TAŞ İSKELE

Deniz diyor ki “ sınırını aşmazsan senin orada durmana müsaade edeceğim.” Taş İskele de diyor ki “tamam. Ben zaten burada mutluyum. Ne gerek var sınırları aşmaya, upuzun olmaya. Belki yıkılıp gideceğim kısa süre sonra. O halde ne gerek var birbirimizi kırmaya”.

FUAT CENK ONAT

10/17/20245 min read

Taşları küçük seçin. Büyük olursa harç tutmaz. Çok uğraşırız sonra.”

“Elleriniz birkaç gün acıyacak, su toplayacak ama sadece birkaç gün. Sonra o yaralar kapanacak, nasır olacak. Nasırın sertliği hoşunuza gitmeyebilir. Ama sonra sonra anlayacaksınız o sert çıkıntıların yararını”

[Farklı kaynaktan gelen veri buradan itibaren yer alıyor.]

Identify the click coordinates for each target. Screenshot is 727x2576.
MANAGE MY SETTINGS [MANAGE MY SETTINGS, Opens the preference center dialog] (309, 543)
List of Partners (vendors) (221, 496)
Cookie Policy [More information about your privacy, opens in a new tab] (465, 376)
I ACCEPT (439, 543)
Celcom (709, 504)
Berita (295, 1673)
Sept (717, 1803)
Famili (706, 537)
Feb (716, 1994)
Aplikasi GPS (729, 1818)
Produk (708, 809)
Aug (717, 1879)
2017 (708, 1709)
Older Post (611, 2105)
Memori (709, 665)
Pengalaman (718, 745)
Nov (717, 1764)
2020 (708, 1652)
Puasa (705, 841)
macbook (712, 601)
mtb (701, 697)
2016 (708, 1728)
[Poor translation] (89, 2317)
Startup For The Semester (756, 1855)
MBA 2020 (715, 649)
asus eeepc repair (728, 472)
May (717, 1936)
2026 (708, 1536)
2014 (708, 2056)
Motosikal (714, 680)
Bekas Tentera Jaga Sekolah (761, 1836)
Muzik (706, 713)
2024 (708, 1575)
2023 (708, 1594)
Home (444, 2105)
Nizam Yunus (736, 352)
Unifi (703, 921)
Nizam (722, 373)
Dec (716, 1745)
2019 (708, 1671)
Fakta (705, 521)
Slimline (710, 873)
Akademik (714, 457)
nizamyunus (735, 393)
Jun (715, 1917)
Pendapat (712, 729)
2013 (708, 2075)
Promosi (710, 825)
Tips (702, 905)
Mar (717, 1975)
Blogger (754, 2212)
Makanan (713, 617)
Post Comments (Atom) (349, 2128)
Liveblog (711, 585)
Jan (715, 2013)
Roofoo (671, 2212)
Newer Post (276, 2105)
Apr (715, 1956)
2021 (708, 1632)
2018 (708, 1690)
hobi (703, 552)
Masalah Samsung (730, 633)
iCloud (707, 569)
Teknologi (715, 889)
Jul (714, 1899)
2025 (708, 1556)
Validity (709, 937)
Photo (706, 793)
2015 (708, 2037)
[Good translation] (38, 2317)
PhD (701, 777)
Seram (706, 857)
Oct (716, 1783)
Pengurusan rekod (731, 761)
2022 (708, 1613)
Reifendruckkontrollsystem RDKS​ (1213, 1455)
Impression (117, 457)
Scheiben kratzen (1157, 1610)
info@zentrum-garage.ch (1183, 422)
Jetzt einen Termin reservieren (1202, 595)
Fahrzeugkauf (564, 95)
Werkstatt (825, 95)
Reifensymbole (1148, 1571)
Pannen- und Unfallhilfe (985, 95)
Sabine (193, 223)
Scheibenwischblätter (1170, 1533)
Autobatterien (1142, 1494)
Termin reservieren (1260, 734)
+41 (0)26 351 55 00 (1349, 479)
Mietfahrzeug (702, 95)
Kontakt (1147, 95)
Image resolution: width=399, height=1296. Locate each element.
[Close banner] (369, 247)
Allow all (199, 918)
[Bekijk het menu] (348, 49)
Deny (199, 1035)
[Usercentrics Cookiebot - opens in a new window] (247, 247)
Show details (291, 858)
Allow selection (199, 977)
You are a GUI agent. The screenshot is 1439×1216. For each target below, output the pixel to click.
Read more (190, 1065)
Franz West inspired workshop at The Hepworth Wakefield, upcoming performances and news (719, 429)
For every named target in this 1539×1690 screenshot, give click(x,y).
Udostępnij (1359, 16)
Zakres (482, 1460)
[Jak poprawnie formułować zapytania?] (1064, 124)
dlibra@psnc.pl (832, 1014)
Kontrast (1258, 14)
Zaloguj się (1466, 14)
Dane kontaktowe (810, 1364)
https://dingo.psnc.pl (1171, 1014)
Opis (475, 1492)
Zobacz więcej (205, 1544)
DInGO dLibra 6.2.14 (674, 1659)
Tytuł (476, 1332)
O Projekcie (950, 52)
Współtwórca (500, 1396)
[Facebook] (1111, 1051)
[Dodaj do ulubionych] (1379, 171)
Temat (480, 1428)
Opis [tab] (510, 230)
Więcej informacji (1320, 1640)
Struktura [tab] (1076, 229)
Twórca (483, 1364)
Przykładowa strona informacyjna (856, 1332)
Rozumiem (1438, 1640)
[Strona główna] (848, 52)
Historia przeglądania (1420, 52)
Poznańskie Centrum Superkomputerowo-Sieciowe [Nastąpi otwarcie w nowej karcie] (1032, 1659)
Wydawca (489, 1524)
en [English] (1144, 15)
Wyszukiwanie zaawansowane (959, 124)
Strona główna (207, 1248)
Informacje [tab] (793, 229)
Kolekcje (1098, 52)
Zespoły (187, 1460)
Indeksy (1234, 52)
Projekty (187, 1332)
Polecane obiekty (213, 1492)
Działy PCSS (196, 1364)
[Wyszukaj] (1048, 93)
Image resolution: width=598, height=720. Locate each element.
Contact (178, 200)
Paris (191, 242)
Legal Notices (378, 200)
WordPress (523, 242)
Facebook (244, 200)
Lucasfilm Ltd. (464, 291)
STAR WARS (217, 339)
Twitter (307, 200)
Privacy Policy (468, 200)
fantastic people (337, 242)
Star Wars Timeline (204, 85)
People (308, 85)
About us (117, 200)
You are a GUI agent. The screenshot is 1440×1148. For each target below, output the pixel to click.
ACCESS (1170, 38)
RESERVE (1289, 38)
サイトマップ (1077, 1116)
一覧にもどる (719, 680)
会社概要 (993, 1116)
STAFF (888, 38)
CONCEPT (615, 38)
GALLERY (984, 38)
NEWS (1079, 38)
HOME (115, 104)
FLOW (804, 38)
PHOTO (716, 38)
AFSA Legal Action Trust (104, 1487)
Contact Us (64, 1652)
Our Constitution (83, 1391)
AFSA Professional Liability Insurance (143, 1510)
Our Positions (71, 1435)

Farklı farklı yaşlarda, çocuklukla gençlik arasında bir yerlerde bir sürü çocuktuk Davut Amcanın bu dediklerini dinlediğimizde, daha doğrusu dinler(!) gibi yaptığımızda. İşten kaytaran da vardı, iş yapıyormuş gibi görünen de. Çabalayan da vardı, birazdan kendimizi bırakacağımız serin maviliğe o an itibariyle dalıp giden de.

Birkaç haftanın sonunda nasıl da sevinmiştik taşıdığımız küçücük çakılların çimento ile hemhal olup bir iskeleye dönüştüğünü gördüğümüzde. Her birimiz için ayrı bir anlamı vardı belki o iskelenin ama ortak bir manaya da sahiptik aynı zamanda.

Hayatlarımızın o ana kadarki ilk ve tek eserini yaratmış , emeğin değerli bir şeye dönüştüğünü ilk kez görmüştük.

Şu anki şartlarda “yaratmak” olarak tanımladığım şey çok abartı gibi gelebilir herkese. Ama o iskele bitip de dalgalarla buluştuğunda ve üzerinde uzaklara baktığımız bir varlığa dönüştüğünde hissettiğimiz şey, belki de başka nasıl tanımlayacağımızı bilemediğimiz için tam olarak buydu.

Dalgaların vura vura şeklini değiştirdiği, köşelerini törpülediği, ucunu alıp götürdüğü taş iskeleye bakarken aklıma geldi bunlar.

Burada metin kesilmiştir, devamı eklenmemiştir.